Die Wahlsiegerinnen Cinque Stelle und Lega Nord stürzten Italien noch vor Regierungsantritt in eine institutionelle Krise, als sie sich mit dem Staatspräsidenten anlegten. Wie ist die Stimmung im Land?
Paolo Naso: Die politische Situation hat sich mit der rechtsgerichteten Regierungskoalition von Lega und Fünf-Sterne-Bewegung dramatisch verändert. Die von Innenminister Matteo Salvini dominierte Regierung will die Grenzen schliessen und Migranten abschieben, um die Sicherheit der Italiener zu garantieren. Die Politik bedient sich eines Vokabulars, als führten wir Krieg.
Ähnlich wie dies derzeit in Ungarn oder Österreich passiert.
Italien hängt aber wegen der Migration über das Mittelmeer stärker von der internationalen Kooperation ab.
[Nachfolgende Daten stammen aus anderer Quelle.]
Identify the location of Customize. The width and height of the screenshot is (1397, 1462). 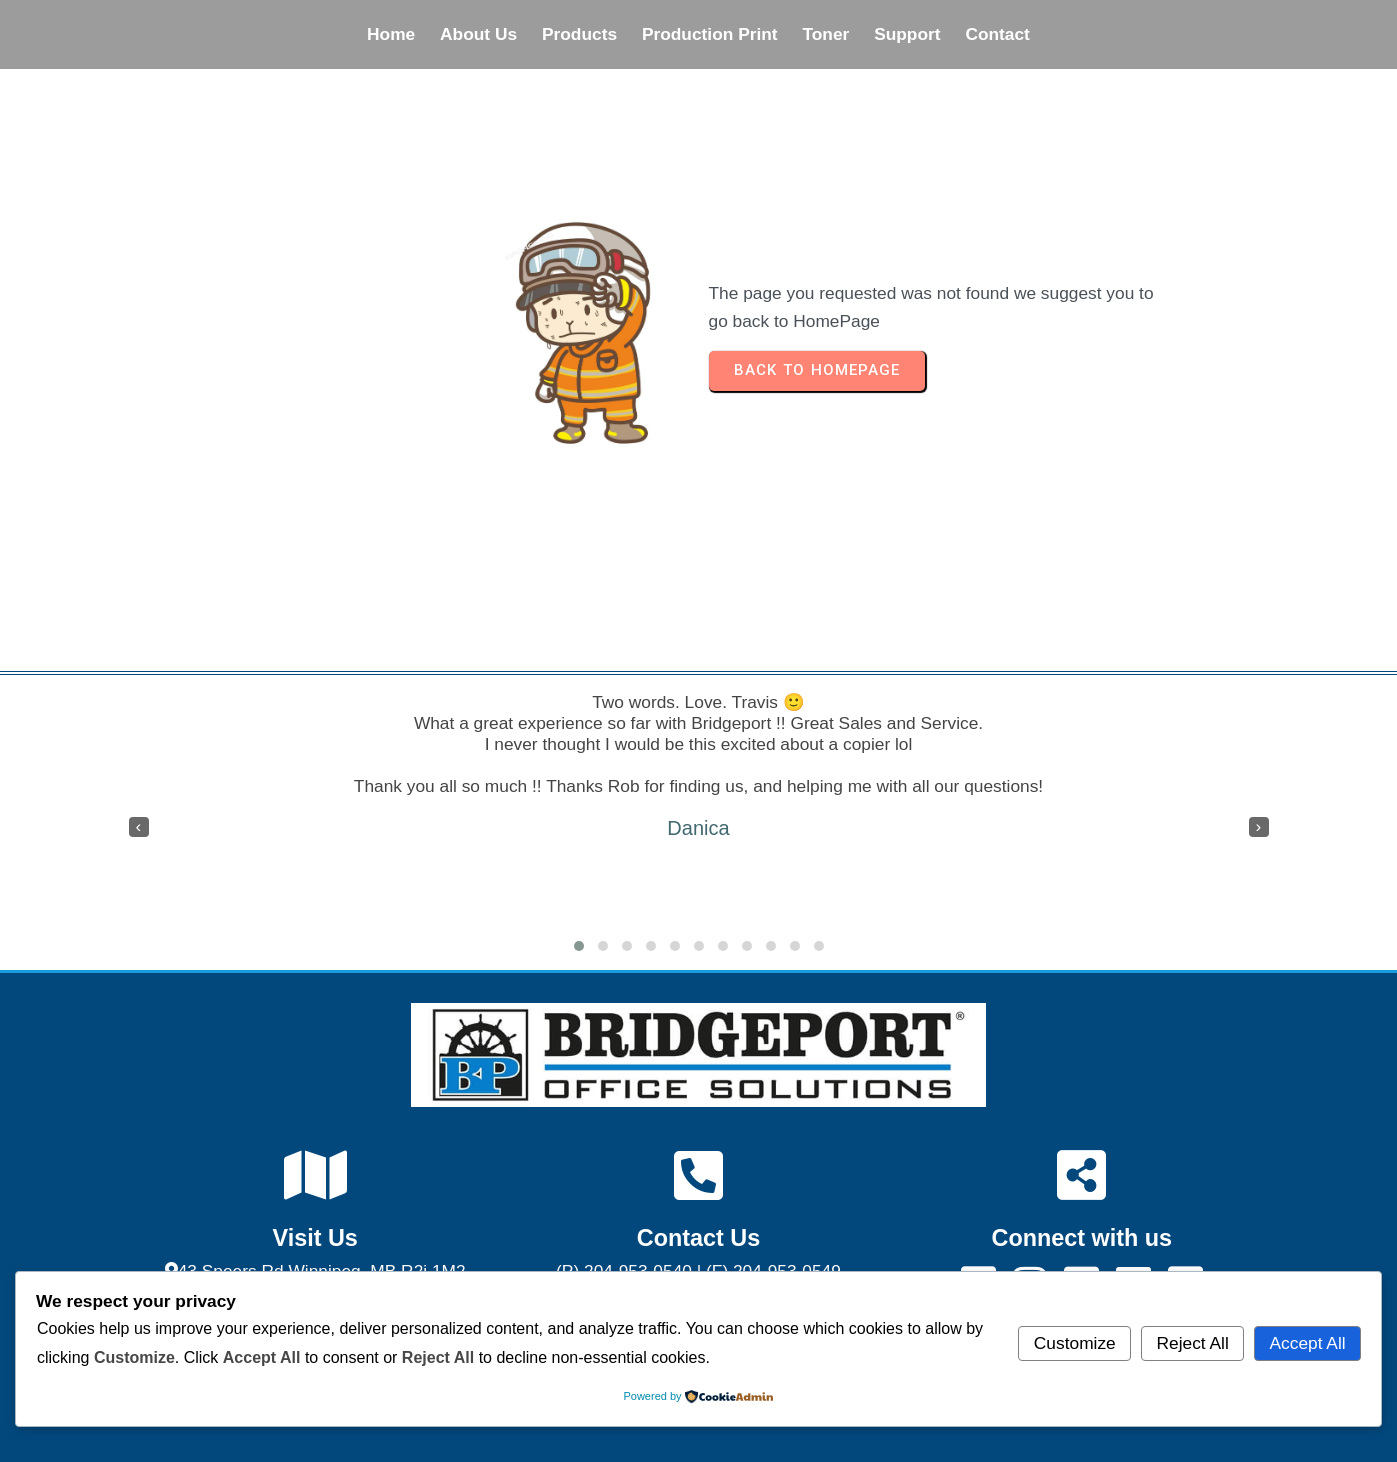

Ich fürchte, Italien wird sich innerhalb von Europa weiter isolieren – was nicht nur den Migranten und Asylanten im Land schadet, sondern auch uns Italienern.
Die Regierung sagt, die illegale Migration sei das grösste Übel.
Ein Paradox. Die Anzahl der in Italien ankommenden Asylsuchenden ist so tief wie noch nie in den letzten Jahren. In den letzten zwölf Monaten ist der Zustrom um 75 Prozent gesunken. Politiker aber sprechen von einer Flüchtlingskrise. Eine Krise, die wir gar nicht haben. Sie tun dies, um von den eigentlichen sozialen, wirtschaftlichen und politischen Problemen abzulenken.
Und doch wurden sie gewählt.
Weil eine riesige Propagandamaschine am Werk ist, in der auch die Medien mitspielen. Zudem werfen Politiker langjährige, gut integrierte Migranten und neu ankommende Asylsuchende in einen Topf. In Italien leben rund fünf Millionen sogenannte historische Migranten. Sie finanzieren unsere Altersversorgung und ihre Kinder gehen mit unseren Kindern in die Schule.
Welche Rolle spielen die Kirchen?
Sie sind eine der wenigen verbleibenden Stimmen, welche die Wahrheit sagen können. Wir müssen den Menschen bewusst machen, dass der Diskurs der Politik nicht der Realität entspricht. Wir können der Angst in der Bevölkerung und dem Hass gegenüber Fremden und Asylsuchenden entgegentreten.
Tun das evangelische und katholische Kirchen mit einer Stimme?
Ja. 2015 lancierten sie die ökumenische Initiative «Humanitäre Korridore», die dank des Vertrauens der damaligen Regierung eingeführt wurde. Sie ist die erste Zusammenarbeit von Protestanten und Katholiken in ganz Europa in diesem Bereich. Später folgten Frankreich und Belgien. Die Initiative ermöglichte in den letzten zwei Jahren 1200 im Libanon lebenden syrischen Flüchtlingen die legale und sichere Einreise nach Italien.
Der italienische evangelische Kirchenbund engagiert sich auch bei der Seenotrettung im Mittelmeer.
Seit Kurzem arbeiten wir mit der spanischen Organisation «Proactiva Open Arms» zusammen, die in den letzten Jahren auf dem Mittelmeer rund 60 000 Personen aus Seenot gerettet hat. Doch die Arbeit ist gefährdet, weil verschiedene Länder, darunter auch Italien, den Einsatz kritisieren und verhindern. Das hat nicht nur zur Folge, dass mehr Menschen auf hoher See sterben, es gibt auch weniger Augenzeugen, die berichten können, was auf dem Meer passiert.